We analyzed the CYP2J2 gene for genetic variants in patients with and without angiographically documented CAD. The frequency of coding SNPs was <1%. Functional importance of these relatively rare variants is not known. In contrast to the coding SNPs, the relatively frequent promoter polymorphism G-50T is much more likely to influence the cardiovascular risk of a population.
The G-50T variant has previously been described by King et al11
with variable frequency in different racial groups. They also described 5 relatively rare (frequency <2%) coding region variants that previously were observed primarily in individuals of African descent. Thus, as a result of 2 independent sequencing studies of the entire CYP2J2
gene-coding region, there does not appear to be any frequent polymorphisms with amino acid substitutions in the CYP2J2
There are 4 putative Sp1 binding sites in the proximal CYP2J2 promoter, with their 5-ends in positions −84, −72, −50, and −45. The loss of an SP1 binding site in G-50T variants significantly reduces binding of Sp1. This finding is in accordance with our transfection studies demonstrating strong basal transcriptional activity from the WT but not G-50T CYP2J2 promoter, although no inducibility by cytokines and other substances able to induce CYP2C8/9 was observed. Constitutive expression of CYP2J2 mRNA and protein has been found in human heart tissue.1
These findings are consistent with the CYP2J2 promoter being TATA-less and that its basal activity is regulated predominantly by Sp1.11
To the best of our knowledge, inducibility of CYP2J2 has not been reported so far.
The relevance of our experimental findings with reduced gene activity of the G-50T mutant is confirmed by reduced concentrations of the stable CYP2J2-dependent arachidonic acid metabolite 14,15-DHET in individuals with the polymorphism. Endothelial cells do contain an active soluble epoxide hydrolase; therefore, most of the EET that is formed will be rapidly hydrated to the corresponding diol (DHET), which is the stable metabolite.13
After transfection of endothelial cells with CYP2J2, most epoxygenase metabolites observed are DHET, indicating that even high amounts of epoxygenase metabolites are predominantly hydrated to DHET.2
Therefore, we believe that 14,15-DHET levels are more reflective of CYP2J2 activity than soluble epoxide hydrolase activity. Also 11,12-EET is 1 of the primary products of CYP2J2 epoxidation; the major CYP2J2 product is 14,15-EET.1,11
For the reasons mentioned above, 14,15-DHET can be considered a relevant marker of CYP2J2 activity.

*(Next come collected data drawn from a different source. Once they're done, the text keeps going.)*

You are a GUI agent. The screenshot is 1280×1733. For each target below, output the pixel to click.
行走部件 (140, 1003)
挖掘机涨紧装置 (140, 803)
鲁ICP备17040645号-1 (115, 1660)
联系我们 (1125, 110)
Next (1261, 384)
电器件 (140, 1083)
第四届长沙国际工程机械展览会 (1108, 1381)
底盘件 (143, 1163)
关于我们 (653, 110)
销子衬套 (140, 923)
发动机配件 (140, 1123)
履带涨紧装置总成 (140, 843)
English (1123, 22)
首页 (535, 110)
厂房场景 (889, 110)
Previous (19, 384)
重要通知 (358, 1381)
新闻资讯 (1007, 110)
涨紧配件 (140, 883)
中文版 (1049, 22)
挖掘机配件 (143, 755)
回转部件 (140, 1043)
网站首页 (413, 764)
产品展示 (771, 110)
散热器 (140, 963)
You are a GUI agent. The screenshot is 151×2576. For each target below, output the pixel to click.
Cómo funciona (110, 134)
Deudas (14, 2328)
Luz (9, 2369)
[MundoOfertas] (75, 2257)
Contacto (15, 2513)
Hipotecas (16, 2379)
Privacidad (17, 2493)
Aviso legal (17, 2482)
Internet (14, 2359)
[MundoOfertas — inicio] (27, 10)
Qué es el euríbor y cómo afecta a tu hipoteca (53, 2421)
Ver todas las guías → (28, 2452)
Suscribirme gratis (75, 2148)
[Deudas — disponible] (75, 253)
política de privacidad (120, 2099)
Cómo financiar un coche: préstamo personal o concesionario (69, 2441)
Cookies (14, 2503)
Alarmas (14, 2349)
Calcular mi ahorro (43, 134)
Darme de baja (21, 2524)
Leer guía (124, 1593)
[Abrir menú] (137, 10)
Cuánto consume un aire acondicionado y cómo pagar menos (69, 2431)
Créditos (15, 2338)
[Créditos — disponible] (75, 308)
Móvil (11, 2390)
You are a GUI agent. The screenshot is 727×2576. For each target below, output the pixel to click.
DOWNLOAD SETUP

We demonstrated a higher frequency of the G-50T polymorphism in subjects with angiographically documented CAD. Individuals with angiographic exclusion of CAD instead of a random population sample were chosen as a matched control group, because the morphological diagnosis of CAD cannot be excluded in some “healthy individuals.” Our findings indicate a close association between variation in the CYP2J2 gene and human disease. Although our data do not prove a causal relationship, they are certainly consistent with a vascular protective role of products of this gene in humans. Strong constitutive expression of CYP2J2 would contribute to the biosynthesis of EETs, leading to protective vascular effects. Individuals with the G-50T polymorphism would have considerably less basal transcriptional activity of CYP2J2, which might result in reduced vascular protection. Given the multifactorial nature of atherosclerosis, it is unlikely that a polymorphism in a single gene will have a profound effect on the risk of atherosclerotic diseases. On the other hand, given a polymorphism frequency of 8% to 11% in whites, the G-50T SNP might contribute significantly to the risk of cardiovascular disease by allowing other proinflammatory and proatherogenic risk factors to go unchecked. The level of CYP2J2 protein expression in WT and variant individuals would be interesting to know. However, given the organ-specific expression of CYP2J2, protein expression cannot be simply measured in blood samples but requires organ biopsies (ie, endomyocardial biopsy).
Interestingly, lower CYP2J2
gene transcription might contribute to hypertension via reduced levels of the vasodilator eicosanoid 11,12-EET. Indeed, gene deletion of soluble epoxide hydrolase, which degrades EETs, in mice results in systemic hypotension.14
However, many other known and unknown factors contribute to systemic hypertension. In our study population, systemic hypertension as a single factor was not significantly associated with the G-50T polymorphism, and after adjustment for systemic hypertension, the association between G-50T SNP and CAD remains significant.
The incidence of adverse cardiovascular events is based on a retrospective analysis. Therefore, only nonfatal events were recorded. Additionally, a retrospective analysis is limited to what has been clinically documented. The incidence of acute coronary syndromes and cerebral ischemia needs further prospective evaluation, because a higher incidence of cardiovascular fatalities within 1 group could bias our findings. Nevertheless, our findings provide the first evidence for disease relevance of a polymorphism of a novel gene, CYP2J2. The association between the G-50T promoter polymorphism in younger patients and the prevalence of CAD further supports the role of P450-derived eicosanoids in limiting vascular inflammatory diseases such as atherosclerosis.